Bringing phenotyping to the farm: an evaluation of 3d reconstruction of plants in outdoor environement

Abstract

Recent reviews have pointed out that data collection and trait extraction is the major bottleneck in plant phenotyping. Several platforms, like PhenoTiki, provides Open Source components for an affordable acquisition of plant images. Recent years also emphasized the importance of 3d geometric features to characterize the morphology of plants. We describe the hardware and software components for the acquisition of 3d images and a precise analysis of the plant morphology. The platform distinguishes itself from existing work in that it is designed as an affordable and modular solution that can be used both in the lab and in the field, in either static or mobile configuration. In addition, the plant images are captured with an off-the-shelf camera

that combines color from an RGB sensor with depth information from a time-of-flight (TOF) sensor (DepthSense by SoftKinetic).

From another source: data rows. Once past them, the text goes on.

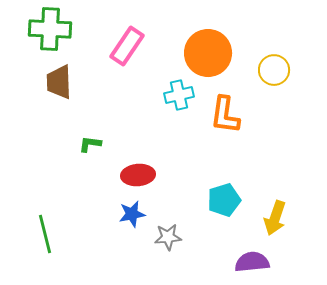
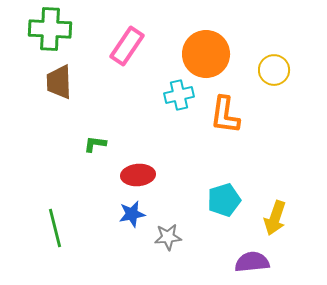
orange circle: moved 2 px left, 1 px down
green L-shape: moved 5 px right
green line: moved 10 px right, 6 px up
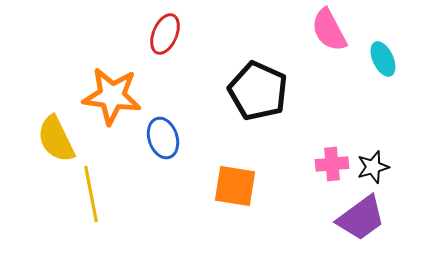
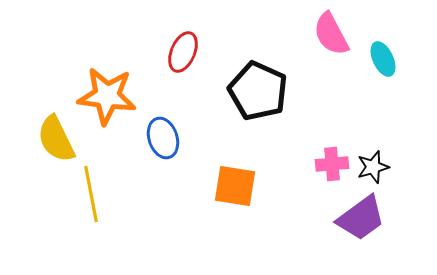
pink semicircle: moved 2 px right, 4 px down
red ellipse: moved 18 px right, 18 px down
orange star: moved 5 px left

To reach parts of plants that are occluded in a single view, the camera is mounted on a mobile 5 DOF arm (3 translations and pan/tilt rotations) and several views (typically 100) on a circular path are combined to get a full reconstruction of the plant. An iterative closest point algorithm is used to align clouds taken from nearby poses. Based on the reconstructed plant, the organs of the plant are segmented and analyzed using either the point cloud representation or graph based algorithms [2].

TOF cameras are known to be limited by the low resolution of the sensor. We propose to overcome this limitation by a dense sampling along the scan path. The accuracy of our measurements is evaluated by estimating the area of a plant leaves for which 2d scans of the leaves are available and is compared to the accuracy of available high resolution platforms.

The design files for the hardware as well as the algorithms are made available under an Open Source license. A large diffusion of inexpensive 3d phenotyping devices could be helpful in building databases that reflect the large diversity of morphologies encountered in various environments. A prototype is currently installed on a rooftop for a longitudinal acquisition of plant morphology during its growth.